Turkish officials found out about Halkbank deputy general manager's charges from the press, embassy letter shows

Published 13.04.2018 20:17 Modified 14.04.2018 10:46
Turkish officials found out about Halkbank deputy general manager's charges from the press, embassy letter shows

The Turkish embassy in Washington learned from the press about the charges faced by Mehmet Hakan Atilla, the deputy general manager of state-owned Halkbank who was convicted in a New York court of partaking in a sanctions-busting scheme, a letter provided to the judge overseeing the case showed.

The embassy letter dated Oct. 23, 2017, was presented by Atilla's attorneys upon the request by the presiding Judge Richard Berman.

According to the document, U.S. authorities informed neither the embassy nor the Turkish government about the possible reason for Atilla's detention on March 27 at the JFK International Airport in New York.

Saying the arrest of Atilla, a government official, while he was in the U.S. for official meetings upends "longtime practice of prior consultation," the embassy asked for the Department of State's assistance during the process.

Berman asked Atilla's lawyers andU.S. government officials to provide further information about the case prior to his sentencing scheduled on May 7.

The judge adjourned the sentencing from April 11 to May 7, because of "the number of issues raised by the parties in their (extensive) sentencing submissions."

In early April, the U.S. prosecutors asked a federal judge to sentence Mehmet Hakan Atilla to at least 15 years in prison and a monetary punishment between $50,000 to $500,000.

In a 75-page petition to the court, Atilla's lawyers asked the judge for a "fair and merciful" sentence of between 4 to 5 years.

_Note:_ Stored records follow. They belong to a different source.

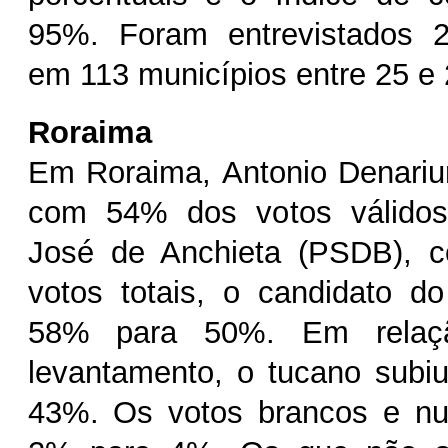
95%. Foram entrevistados 2.
em 113 municípios entre 25 e 
Roraima
Em Roraima, Antonio Denariu
com 54% dos votos válidos
José de Anchieta (PSDB), 
votos totais, o candidato d
58% para 50%. Em relaçã
levantamento, o tucano subi
43%. Os votos brancos e nu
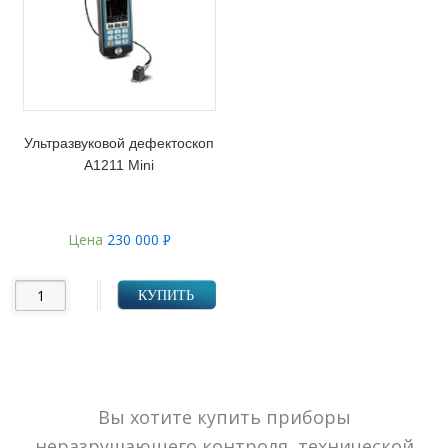
Ультразвуковой дефектоскоп
А1211 Mini
Цена
230 000
Р
УБ.
КУПИТЬ
Вы хотите купить приборы
неразрушающего контроля, технической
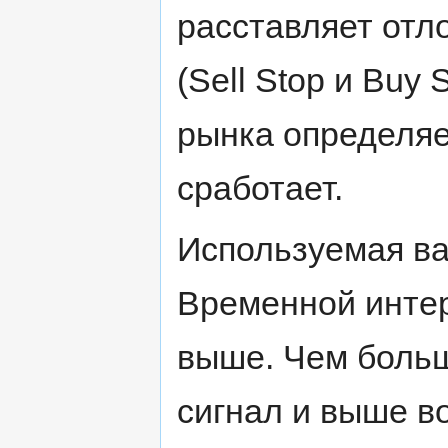
расставляет отл
(Sell Stop и Buy
рынка определяе
сработает.
Используемая ва
Временной интер
выше. Чем боль
сигнал и выше в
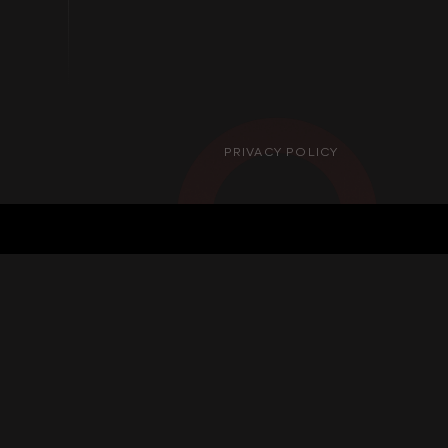
PRIVACY POLICY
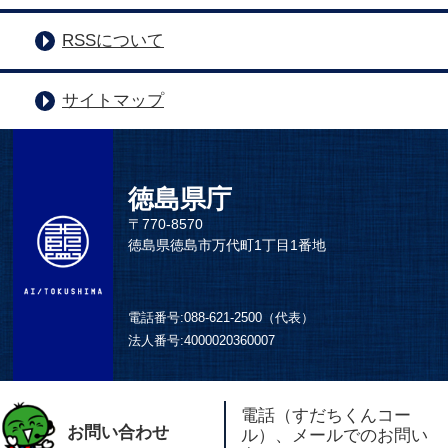
RSSについて
サイトマップ
徳島県庁
〒770-8570
徳島県徳島市万代町1丁目1番地
電話番号:
088-621-2500（代表）
法人番号:
4000020360007
電話（すだちくんコー
お問い合わせ
ル）、メールでのお問い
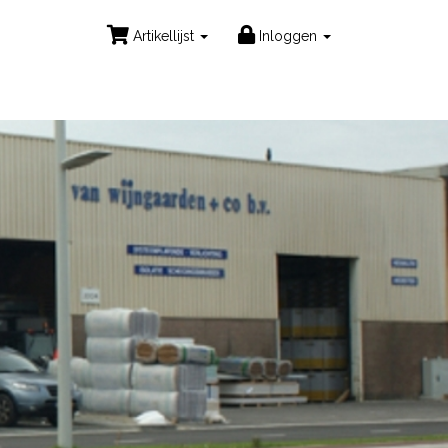
Artikellijst
Inloggen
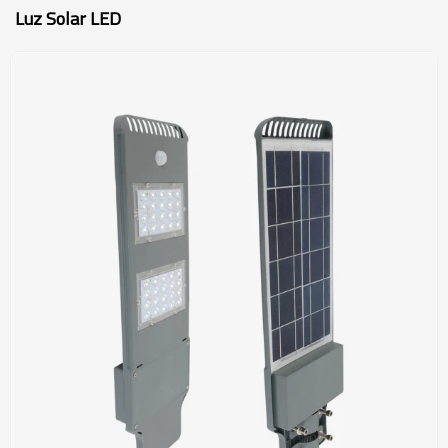
Luz Solar LED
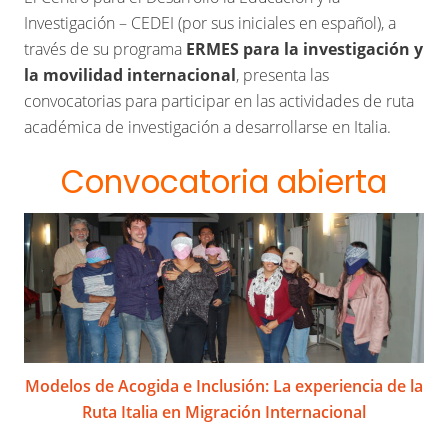
Investigación – CEDEI (por sus iniciales en español), a
través de su programa
ERMES para la investigación y
la movilidad internacional
, presenta las
convocatorias para participar en las actividades de ruta
académica de investigación a desarrollarse en Italia.
Convocatoria abierta
Modelos de Acogida e Inclusión: La experiencia de la
Ruta Italia en Migración Internacional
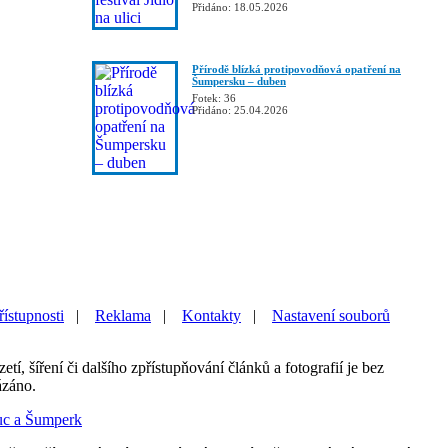
Přidáno: 18.05.2026
Přírodě blízká protipovodňová opatření na
Šumpersku – duben
Fotek: 36
Přidáno: 25.04.2026
řístupnosti
|
Reklama
|
Kontakty
|
Nastavení souborů
etí, šíření či dalšího zpřístupňování článků a fotografií je bez
ázáno.
uc a Šumperk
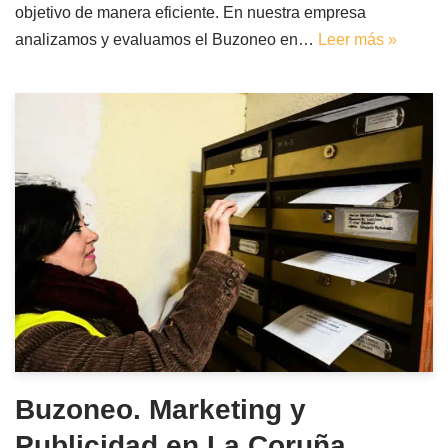
objetivo de manera eficiente. En nuestra empresa
analizamos y evaluamos el Buzoneo en…
Leer más »
Buzoneo. Marketing y
Publicidad en La Coruña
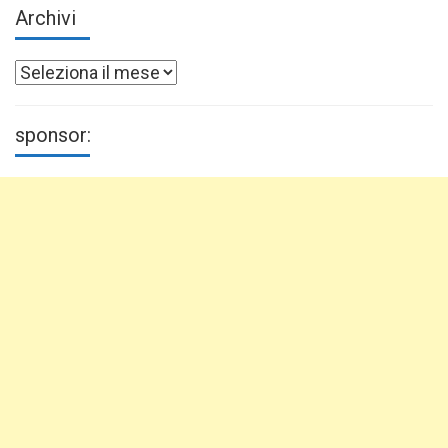
Archivi
Archivi
sponsor:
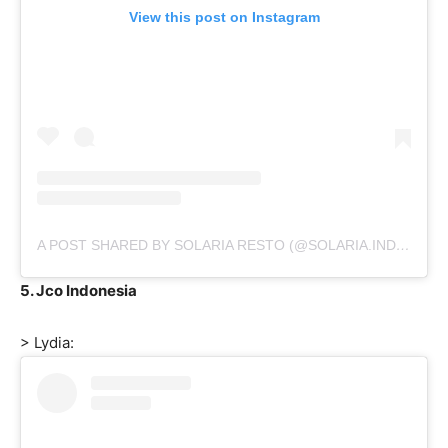
View this post on Instagram
A POST SHARED BY SOLARIA RESTO (@SOLARIA.INDONESIA)
5. Jco Indonesia
> Lydia:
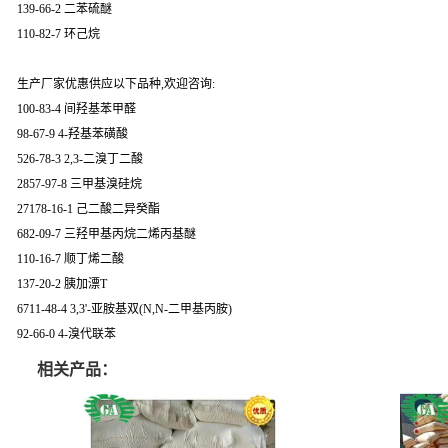
139-66-2 二苯硫醚
110-82-7 环己烷
生产厂家优惠供应以下品种,欢迎咨询:
100-83-4 间羟基苯甲醛
98-67-9 4-羟基苯磺酸
526-78-3 2,3-二溴丁二酸
2857-97-8 三甲基溴硅烷
27178-16-1 己二酸二异癸酯
682-09-7 三羟甲基丙烷二烯丙基醚
110-16-7 顺丁烯二酸
137-20-2 胰加漂T
6711-48-4 3,3'-亚胺基双(N,N-二甲基丙胺)
92-66-0 4-溴代联苯
相关产品：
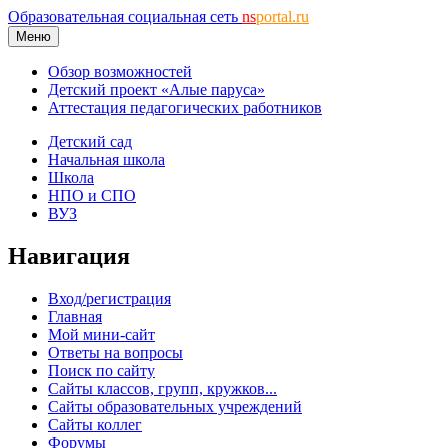
Образовательная социальная сеть
ns
portal.ru
Меню
Обзор возможностей
Детский проект «Алые паруса»
Аттестация педагогических работников
Детский сад
Начальная школа
Школа
НПО и СПО
ВУЗ
Навигация
Вход/регистрация
Главная
Мой мини-сайт
Ответы на вопросы
Поиск по сайту
Сайты классов, групп, кружков...
Сайты образовательных учреждений
Сайты коллег
Форумы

They argued that the case was exceptional and that many international banks that had violated sanctions imposed on Iran had escaped with a fine and none of their employees were charged with any crimes.

The defense argued the trial had shown that Atilla was a simple state servant who was victimized by Iranian-Turkish businessman Reza Zarrab, who masterminded the scheme but turned state's evidence against Atilla in a plea deal, having earlier accepted all the charges against him.

Zarrab was arrested on March 16, 2016, before turning state's evidence on Oct. 26, 2017, and testifying against Atilla, who was arrested in March of last year while on a business trip in the U.S.